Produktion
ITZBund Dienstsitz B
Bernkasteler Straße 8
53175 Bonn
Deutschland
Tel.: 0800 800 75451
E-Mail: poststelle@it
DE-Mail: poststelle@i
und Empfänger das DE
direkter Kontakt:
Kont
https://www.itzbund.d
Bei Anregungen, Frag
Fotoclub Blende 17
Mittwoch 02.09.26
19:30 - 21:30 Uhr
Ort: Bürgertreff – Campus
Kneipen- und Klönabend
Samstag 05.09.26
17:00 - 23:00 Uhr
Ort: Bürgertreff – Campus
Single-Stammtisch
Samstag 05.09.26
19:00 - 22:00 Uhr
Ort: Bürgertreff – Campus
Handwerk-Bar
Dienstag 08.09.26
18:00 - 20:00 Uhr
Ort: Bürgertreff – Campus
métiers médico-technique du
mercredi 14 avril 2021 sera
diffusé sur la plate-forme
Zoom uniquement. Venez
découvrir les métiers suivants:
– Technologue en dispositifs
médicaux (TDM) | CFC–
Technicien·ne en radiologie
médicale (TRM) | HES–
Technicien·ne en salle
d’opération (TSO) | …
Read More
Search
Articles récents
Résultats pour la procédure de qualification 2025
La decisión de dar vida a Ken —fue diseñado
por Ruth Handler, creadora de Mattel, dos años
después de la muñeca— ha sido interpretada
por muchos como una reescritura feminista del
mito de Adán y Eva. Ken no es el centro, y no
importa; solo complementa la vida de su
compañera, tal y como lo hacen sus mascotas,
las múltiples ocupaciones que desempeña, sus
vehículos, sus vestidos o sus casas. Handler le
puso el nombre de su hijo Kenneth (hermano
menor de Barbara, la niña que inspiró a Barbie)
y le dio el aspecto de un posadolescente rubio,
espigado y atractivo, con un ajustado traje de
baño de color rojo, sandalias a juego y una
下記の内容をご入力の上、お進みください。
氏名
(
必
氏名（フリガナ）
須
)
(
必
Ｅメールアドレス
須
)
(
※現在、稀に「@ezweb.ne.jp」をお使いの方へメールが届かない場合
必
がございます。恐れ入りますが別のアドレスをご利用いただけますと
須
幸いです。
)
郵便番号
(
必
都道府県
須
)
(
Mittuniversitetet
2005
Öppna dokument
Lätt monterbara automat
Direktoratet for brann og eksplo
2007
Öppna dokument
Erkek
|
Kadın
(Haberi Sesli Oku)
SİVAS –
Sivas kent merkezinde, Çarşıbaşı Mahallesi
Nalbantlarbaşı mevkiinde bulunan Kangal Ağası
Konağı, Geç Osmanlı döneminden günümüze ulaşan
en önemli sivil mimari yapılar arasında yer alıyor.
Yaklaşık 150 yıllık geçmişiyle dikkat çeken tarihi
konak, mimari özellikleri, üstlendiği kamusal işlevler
===
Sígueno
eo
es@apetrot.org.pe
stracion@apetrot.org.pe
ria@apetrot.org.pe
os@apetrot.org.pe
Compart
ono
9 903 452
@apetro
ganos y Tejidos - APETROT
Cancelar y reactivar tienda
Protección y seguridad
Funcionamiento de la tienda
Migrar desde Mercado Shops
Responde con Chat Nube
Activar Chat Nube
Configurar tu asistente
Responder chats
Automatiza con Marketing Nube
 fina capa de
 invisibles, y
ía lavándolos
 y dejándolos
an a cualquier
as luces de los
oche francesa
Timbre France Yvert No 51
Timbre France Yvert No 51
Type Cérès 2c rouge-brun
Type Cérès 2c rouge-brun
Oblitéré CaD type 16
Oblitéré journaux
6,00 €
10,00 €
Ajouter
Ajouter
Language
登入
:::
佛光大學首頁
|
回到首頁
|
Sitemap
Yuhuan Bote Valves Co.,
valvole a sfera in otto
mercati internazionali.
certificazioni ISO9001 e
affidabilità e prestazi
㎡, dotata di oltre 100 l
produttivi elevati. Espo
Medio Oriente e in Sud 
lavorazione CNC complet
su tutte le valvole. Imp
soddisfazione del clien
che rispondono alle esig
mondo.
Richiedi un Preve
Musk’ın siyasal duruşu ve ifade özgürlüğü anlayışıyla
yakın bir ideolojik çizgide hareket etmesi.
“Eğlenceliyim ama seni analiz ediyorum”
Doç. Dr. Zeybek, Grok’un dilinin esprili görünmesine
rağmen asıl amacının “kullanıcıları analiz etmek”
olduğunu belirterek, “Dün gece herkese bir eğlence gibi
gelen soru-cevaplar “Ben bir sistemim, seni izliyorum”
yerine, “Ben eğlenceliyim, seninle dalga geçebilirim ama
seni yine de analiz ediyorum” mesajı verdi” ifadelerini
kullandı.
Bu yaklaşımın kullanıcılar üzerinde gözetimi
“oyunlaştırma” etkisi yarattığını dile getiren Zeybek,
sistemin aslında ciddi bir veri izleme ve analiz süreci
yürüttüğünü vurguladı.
===
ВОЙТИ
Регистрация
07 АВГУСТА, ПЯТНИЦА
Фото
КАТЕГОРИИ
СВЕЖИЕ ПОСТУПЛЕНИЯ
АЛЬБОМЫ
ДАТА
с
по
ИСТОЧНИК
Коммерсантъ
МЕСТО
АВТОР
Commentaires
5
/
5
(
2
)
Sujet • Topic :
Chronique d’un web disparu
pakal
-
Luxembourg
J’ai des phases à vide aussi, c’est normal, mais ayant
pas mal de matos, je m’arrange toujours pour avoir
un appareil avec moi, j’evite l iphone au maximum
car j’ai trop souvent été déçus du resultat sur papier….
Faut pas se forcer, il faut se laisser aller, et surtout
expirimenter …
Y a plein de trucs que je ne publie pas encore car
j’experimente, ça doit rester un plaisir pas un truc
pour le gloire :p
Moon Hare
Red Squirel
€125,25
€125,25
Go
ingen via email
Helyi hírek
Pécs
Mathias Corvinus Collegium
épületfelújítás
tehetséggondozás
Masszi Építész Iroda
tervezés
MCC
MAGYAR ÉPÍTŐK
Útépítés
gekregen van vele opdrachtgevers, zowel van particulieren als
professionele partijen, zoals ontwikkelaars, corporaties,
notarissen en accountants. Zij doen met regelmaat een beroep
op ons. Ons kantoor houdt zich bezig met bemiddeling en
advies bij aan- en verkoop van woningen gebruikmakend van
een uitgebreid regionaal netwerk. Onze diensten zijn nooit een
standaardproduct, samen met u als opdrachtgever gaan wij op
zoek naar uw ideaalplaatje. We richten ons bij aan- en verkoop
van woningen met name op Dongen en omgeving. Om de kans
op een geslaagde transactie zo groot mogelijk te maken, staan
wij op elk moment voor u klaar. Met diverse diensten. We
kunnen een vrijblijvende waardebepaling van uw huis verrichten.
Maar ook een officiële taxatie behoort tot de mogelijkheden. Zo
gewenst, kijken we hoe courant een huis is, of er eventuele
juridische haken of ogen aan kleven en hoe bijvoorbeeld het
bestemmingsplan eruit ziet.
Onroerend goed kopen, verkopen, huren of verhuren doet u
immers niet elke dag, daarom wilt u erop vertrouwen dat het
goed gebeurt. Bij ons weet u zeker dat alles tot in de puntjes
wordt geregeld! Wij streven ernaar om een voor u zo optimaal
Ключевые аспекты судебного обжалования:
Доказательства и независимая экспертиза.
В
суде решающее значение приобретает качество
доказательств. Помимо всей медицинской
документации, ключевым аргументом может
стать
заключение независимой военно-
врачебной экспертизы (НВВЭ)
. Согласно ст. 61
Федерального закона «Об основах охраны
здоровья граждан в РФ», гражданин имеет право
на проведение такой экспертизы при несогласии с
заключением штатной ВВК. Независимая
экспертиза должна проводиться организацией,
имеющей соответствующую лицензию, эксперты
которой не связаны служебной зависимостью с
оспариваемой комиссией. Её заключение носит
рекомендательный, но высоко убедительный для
===
▶ **Exercise requirements**:
Filter the data above, keeping only lines that include the string "Zeybek".

▶ **Answer for the task**:
Doç. Dr. Zeybek, Grok’un dilinin esprili görünmesine
“oyunlaştırma” etkisi yarattığını dile getiren Zeybek,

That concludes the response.